Reconstruction of hidden 3D shapes using diffuse reflections
This work addresses the challenge of seeing around corners for applications in robotics and surveillance, representing a novel method rather than an incremental improvement.
The paper tackles the problem of reconstructing hidden 3D shapes by analyzing multi-bounce light reflections, demonstrating that reflected light contains enough information to recover hidden scene structures, and shows that using a 2D streak camera or 1D high-speed time-of-flight camera can achieve this reconstruction.

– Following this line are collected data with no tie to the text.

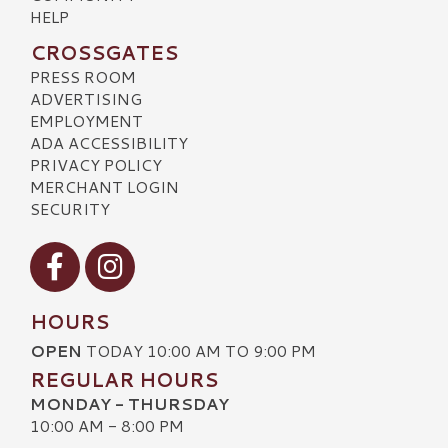
HELP
CROSSGATES
PRESS ROOM
ADVERTISING
EMPLOYMENT
ADA ACCESSIBILITY
PRIVACY POLICY
MERCHANT LOGIN
SECURITY
Visit our Facebook
Visit our Instagram
HOURS
OPEN
TODAY 10:00 AM TO 9:00 PM
REGULAR HOURS
MONDAY - THURSDAY
10:00 AM - 8:00 PM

We analyze multi-bounce propagation of light in an unknown hidden volume and demonstrate that the reflected light contains sufficient information to recover the 3D structure of the hidden scene. We formulate the forward and inverse theory of secondary and tertiary scattering reflection using ideas from energy front propagation and tomography. We show that using careful choice of approximations, such as Fresnel approximation, greatly simplifies this problem and the inversion can be achieved via a backpropagation process. We provide a theoretical analysis of the invertibility, uniqueness and choices of space-time-angle dimensions using synthetic examples. We show that a 2D streak camera can be used to discover and reconstruct hidden geometry. Using a 1D high speed time of flight camera, we show that our method can be used recover 3D shapes of objects "around the corner".